# My Pygmy has taken un unusual intrest in my german shepard



## Taz's Arc (Aug 27, 2010)

:lovey: My doe is six and never been bred. When she was younger she went into heat a few times and then nothing for years..until my newest weather a few years ago who unexpectedly 'dropped' the issue was quickly dealt with. . Since then the doe "Donkey" mid winter follows my German Shepard around, growling with her tongue out, posters beside the dog and periodically tries to mount her. The dog sees it as a game and they run around the yard every morning goat chasing dog while 'growling' what is up with that?


----------



## Springbett Farm (Jan 5, 2011)

*Re: My Pygmy has taken un unusual intrest in my german shepa*

Sounds like your doe is displaying her dominance and she is letting your dog know who is queen of the herd. She probably sees the GSD as just another goat. She may also have some hormonal issues going on as well.


----------



## Burns Branch Boers (Apr 11, 2011)

*Re: My Pygmy has taken un unusual intrest in my german shepa*

LOL that makes a funny mental picture :laugh: Sounds like the senario works for them though! :greengrin:

along this topic I have been wondering about something that occurrs on our ranch.

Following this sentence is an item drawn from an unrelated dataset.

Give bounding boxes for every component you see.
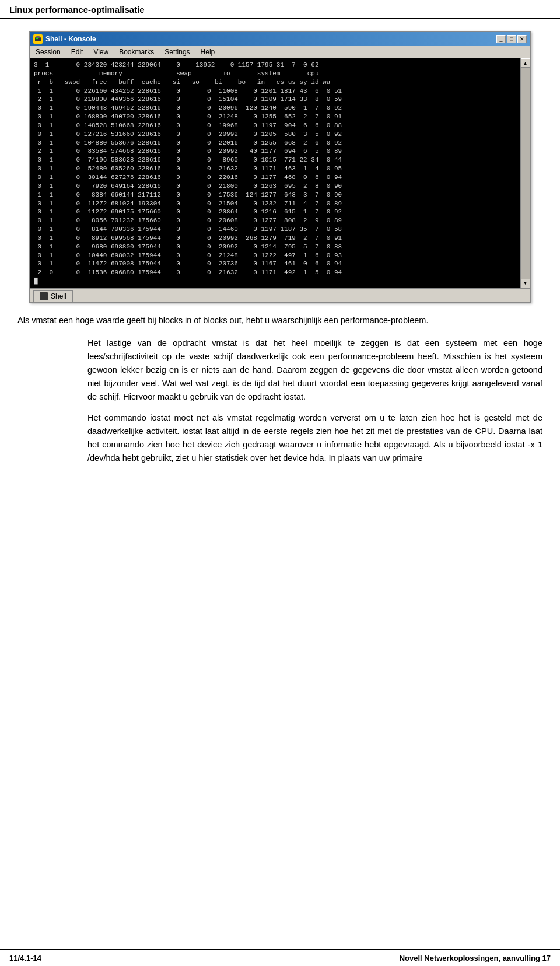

My buck Mojo was raised as a bottle baby in the house. I have a cane corso mastiff mix who accepted Mojo as "one of the dogs" while he lived in the house as a baby. This dog is kept separate from my goat herd outdoors as I feel he would certainly chase and maybe injure them if allowed to interact. So--Mojo was moved out to the barn as 2 months and has grown up a regular goat but.....everytime he gets a chance he will break away from us and make a beeline to the fence, if our dog Jake, is in the backyard. Mojo sticks his nose right through the fence and "buck barks" at him. Normally one of us is running helter skelter behind Mojo yelling at Jake (the dog) to be nice and so far he has always been.

What is this? Is Mojo trying to show him who is boss or does he just remember him as a playmate from his past???


----------



## toth boer goats (Jul 20, 2008)

*Re: My Pygmy has taken un unusual intrest in my german shepa*

HeHe...I agree... :laugh:


----------



## KW Farms (Jun 21, 2008)

*Re: My Pygmy has taken un unusual intrest in my german shepa*

That's funny! :laugh:

...sounds like she's just trying to be dominant...or may be in heat. Lol.


----------